Sehen Sie hier die Sendung "Markus Lanz" vom 04. September in voller Länge.

04.09.2025 | 76:08 min

"Der Sozialstaat, wie wir ihn heute haben, ist mit dem, was wir volkswirtschaftlich leisten, nicht mehr finanzierbar", sagte Bundeskanzler Friedrich Merz auf dem CDU-Landesparteitag Ende August in Osnabrück.

Merz kündigte den mittlerweile viel zitierten "Herbst der Reformen" an. Dabei geht es unter anderem um Reformen beim Bürgergeld, der Rente und der Krankenversicherung. Konkretes fehlt noch, doch schon jetzt sorgt das für Spannungen in der schwarz-roten Koalition. Viele sehen einen Angriff auf den Sozialstaat.

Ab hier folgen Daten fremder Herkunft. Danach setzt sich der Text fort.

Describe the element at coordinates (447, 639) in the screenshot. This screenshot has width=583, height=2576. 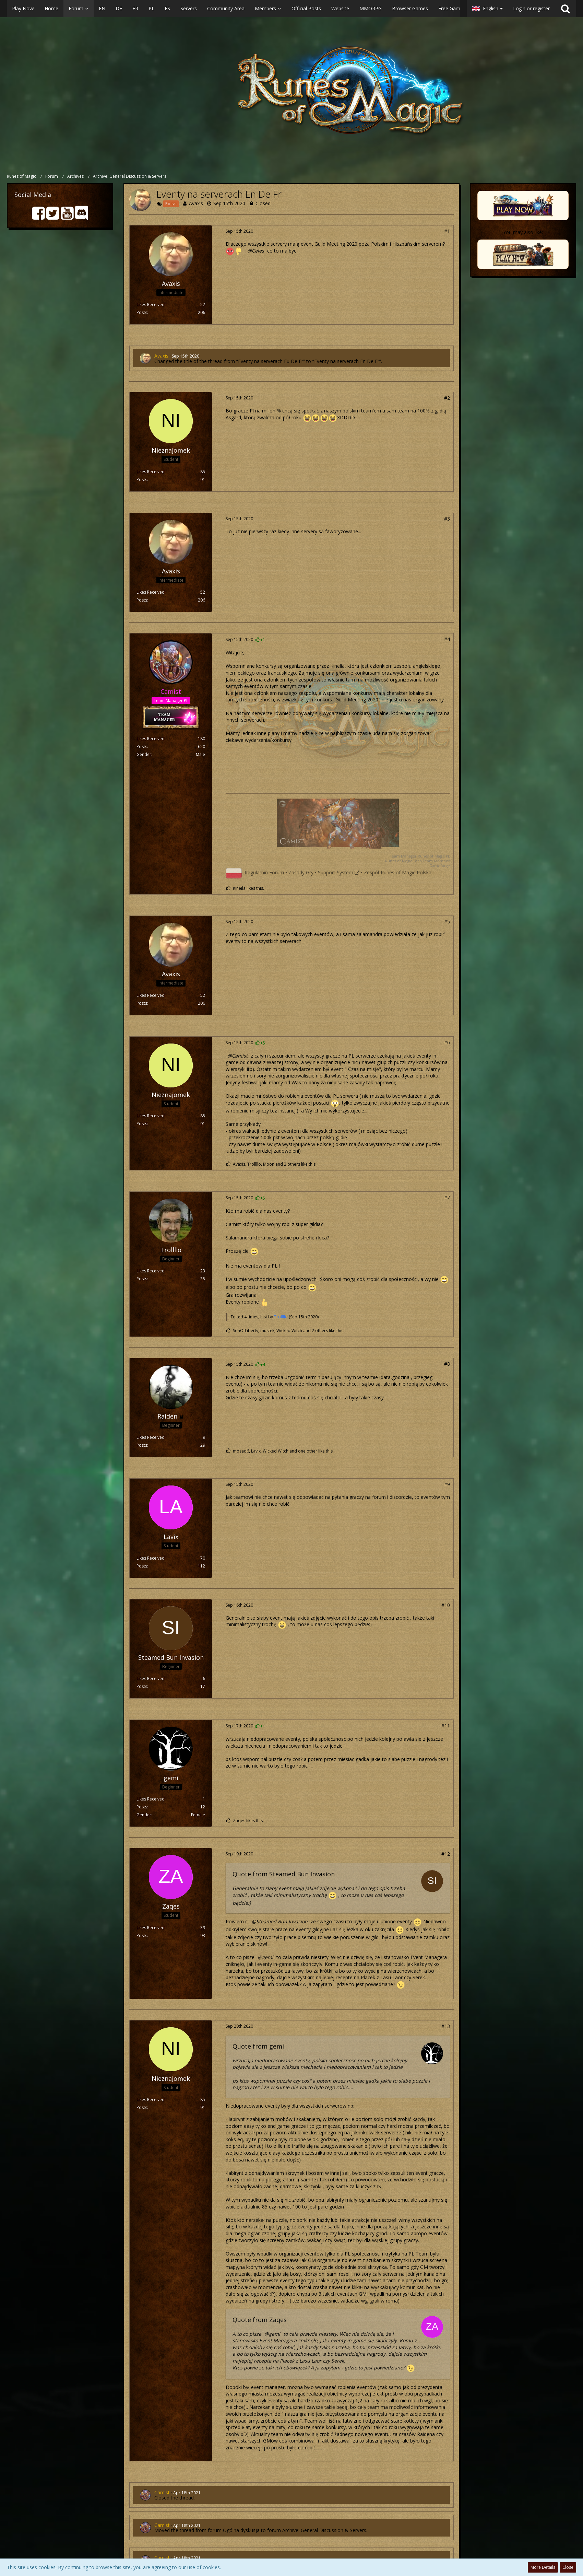 I see `#4` at that location.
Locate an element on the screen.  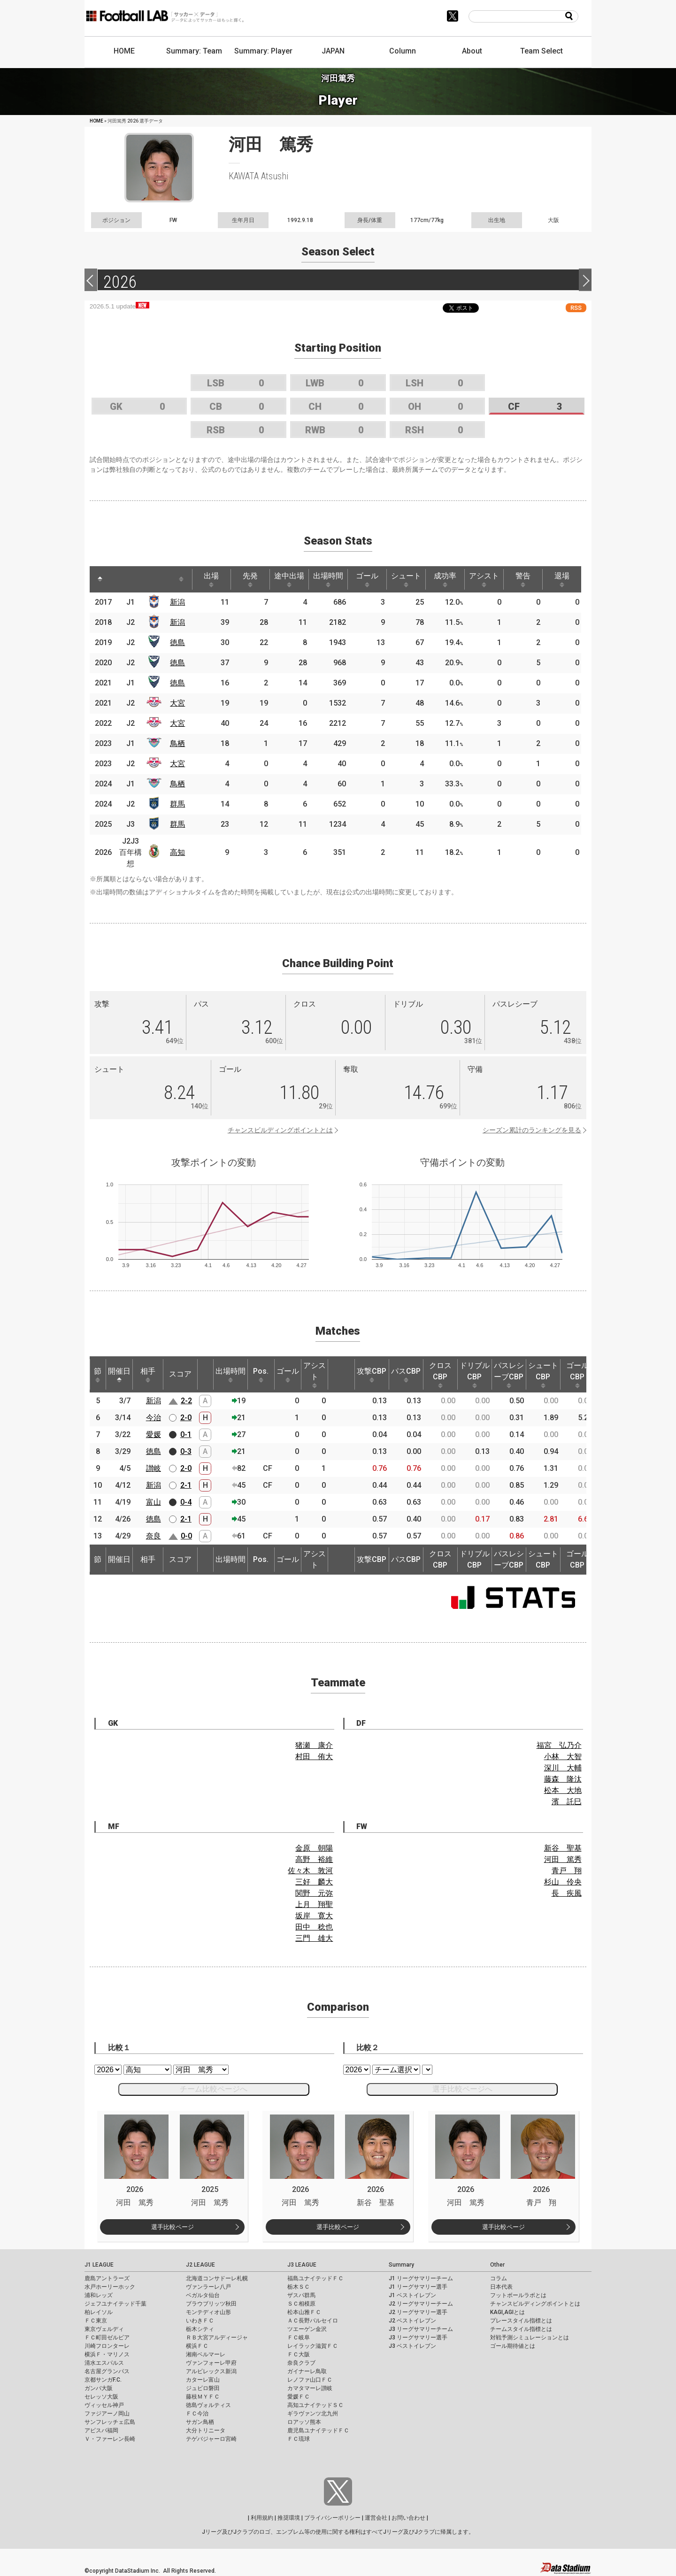 アルビレックス新潟 is located at coordinates (211, 2371).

Der Bundesvorsitzende der Jungen Union, Johannes Winkel, wurde am Donnerstagabend bei "Markus Lanz" deutlicher. Er sagte, bevor über eine Rente mit 70 gesprochen werde, solle man erst einmal über die Rente mit 67 oder das Arbeiten bis zum gesetzlichen Renteneintrittsalter reden.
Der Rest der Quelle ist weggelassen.